Accuracy WITHOUT scaling: 1.0
Accuracy WITH scaling: 1.0


## Question 10: Imagine you are working at an e-commerce company that wants to predict which customers will respond to a marketing campaign. Given an imbalanced dataset (only 5% of customers respond), describe the approach you’d take to build a Logistic Regression model — including data handling, feature scaling, balancing classes, hyperparameter tuning, and evaluating the model for this real-world business use case.

-- 1. Data Handling

Collect and clean data: Ensure there are no missing values, duplicates, or erroneous entries.

Feature selection/engineering: Create meaningful features (e.g., past purchase history, browsing behavior, demographics).

Categorical encoding: Convert categorical variables into numerical format (e.g., One-Hot Encoding, Target Encoding).

2. Feature Scaling

Scale numerical features using StandardScaler or MinMaxScaler.

Logistic Regression benefits from scaling because it improves gradient convergence and coefficient interpretability.

3. Handle Class Imbalance

Since only 5% of customers respond:

Option 1: Resampling

Oversample minority class: e.g., using SMOTE (Synthetic Minority Oversampling Technique).
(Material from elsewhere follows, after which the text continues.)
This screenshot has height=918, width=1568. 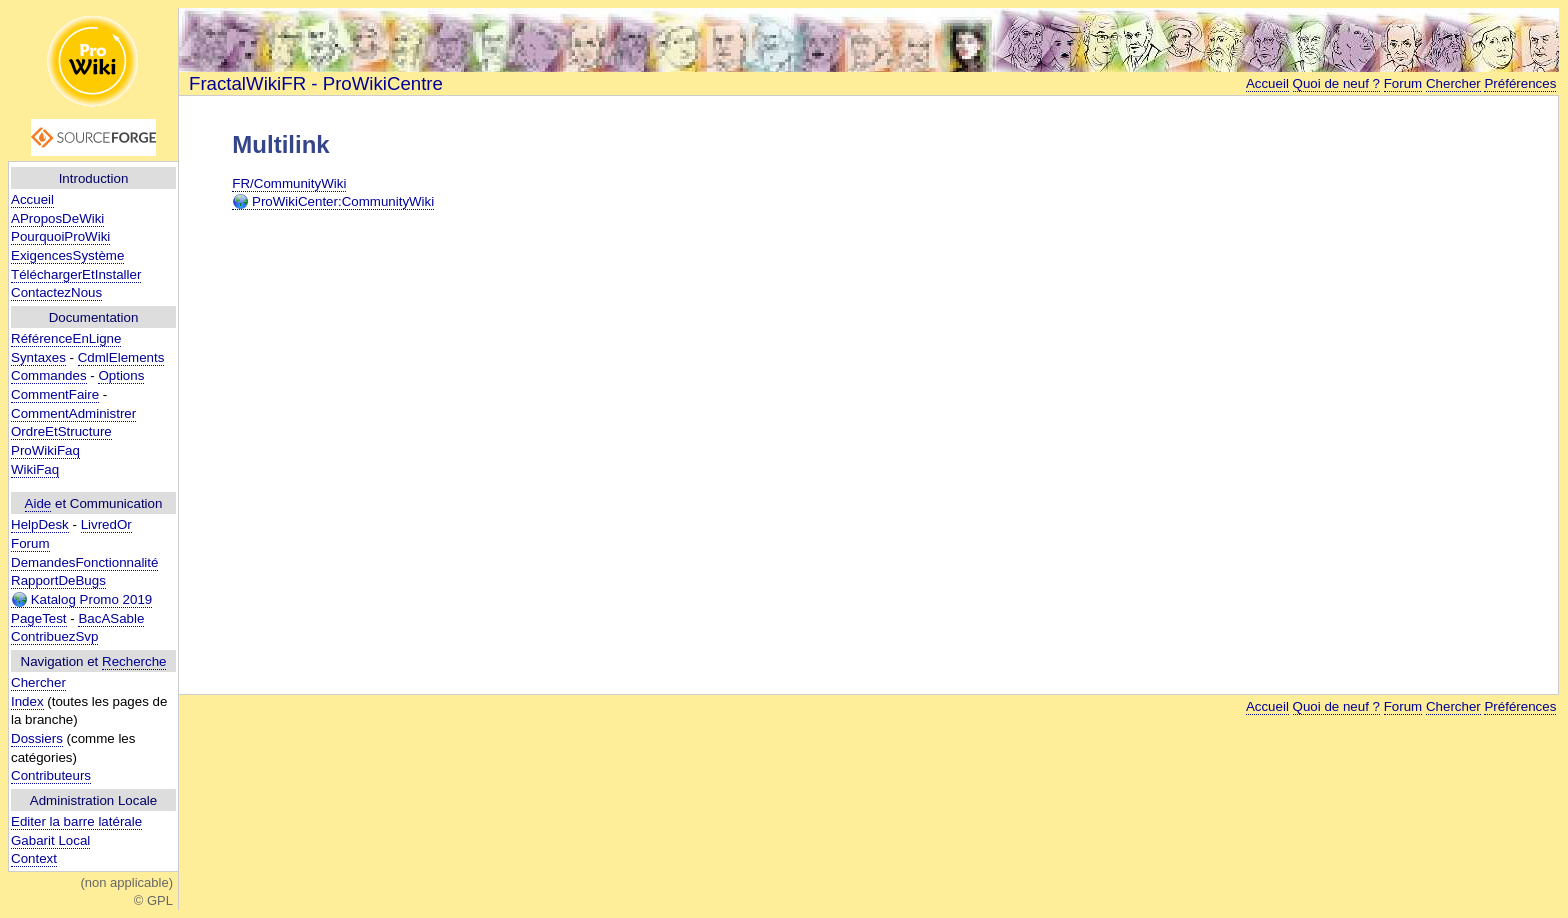 I want to click on RéférenceEnLigne, so click(x=66, y=338).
Undersample majority class: Randomly reduce non-responders.

Option 2: Use class weights

Logistic Regression allows class_weight='balanced', which penalizes misclassification of minority class more heavily.

4. Model Building & Hyperparameter Tuning

Train Logistic Regression with L1 or L2 regularization.

Tune hyperparameters using GridSearchCV or RandomizedSearchCV:

C (regularization strength)

penalty (L1 or L2)

solver compatible with your penalty

Include stratified cross-validation to maintain class distribution in folds.

5. Model Evaluation Metrics

Accuracy is not reliable due to imbalance. Use:

Precision: Of predicted responders, how many are actual responders?

Recall (Sensitivity): Of all actual responders, how many did we identify?

F1-score: Harmonic mean of precision and recall.

ROC-AUC: Measures how well the model separates responders vs. non-responders.

PR-AUC (Precision-Recall AUC): Especially useful for imbalanced datasets.

6. Deployment Considerations

Threshold tuning: Adjust the probability threshold for predicting a responder to optimize business goals (e.g., maximize campaign ROI).

Monitor model drift: Customer behavior may change over time, so periodically retrain the model.

Explainability: Use feature importance or coefficients to understand what drives responses, which helps marketing strategy.

✅ Summary Approach:

Clean and engineer features.

Scale numerical features.

Handle imbalance via SMOTE or class weights.

Train Logistic Regression with cross-validation and hyperparameter tuning.

Evaluate using precision, recall, F1-score, ROC-AUC, and PR-AUC.

Deploy with threshold tuning and monitor performance.